Meski Ada Perjanjian Paris, Pembiayaan Energi Fosil G20 Tetap Tinggi

Energi
1
Adi Ahdiat 10/11/2022 15:50 WIB
Akumulasi Nilai Pembiayaan Energi Fosil Negara-Negara G20 (2016-2021)
databoks logo
  • A Font Kecil
  • A Font Sedang
  • A Font Besar

Negara-negara G20 sudah mengadopsi Perjanjian Paris dan berkomitmen mengurangi emisi karbon sejak 2016.

Kendati demikian, negara-negara G20 terus menggelontorkan pembiayaan energi fosil dalam jumlah besar, yang kemudian berkontribusi pada naiknya emisi karbon global.

(Baca: Ini Negara Penyumbang Emisi Karbon Terbesar pada 2021)

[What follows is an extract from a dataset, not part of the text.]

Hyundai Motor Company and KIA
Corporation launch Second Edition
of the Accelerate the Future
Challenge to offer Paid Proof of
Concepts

Menurut laporan riset Bloomberg NEF, pada 2016 akumulasi pembiayaan energi fosil dari negara-negara G20 mencapai US$662 miliar.

Angka itu mencakup belanja pemerintah, pengeluaran pajak, investasi badan usaha milik negara, serta subsidi bahan bakar fosil seperti minyak bumi, gas bumi, dan batu bara.

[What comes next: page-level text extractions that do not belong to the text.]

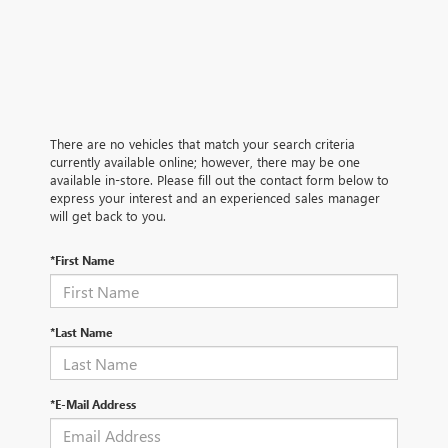
There are no vehicles that match your search criteria
currently available online; however, there may be one
available in-store. Please fill out the contact form below to
express your interest and an experienced sales manager
will get back to you.
*First Name
*Last Name
*E-Mail Address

Setelah adopsi Perjanjian Paris, nilai pembiayaan energi fosil G20 tetap konsisten berada di atas US$630 miliar per tahun, kecuali pada 2020 ketika angkanya turun tipis lantaran situasi pandemi Covid-19.

Kemudian pada 2021 pembiayaannya diperkirakan sudah meningkat lagi seperti terlihat pada grafik.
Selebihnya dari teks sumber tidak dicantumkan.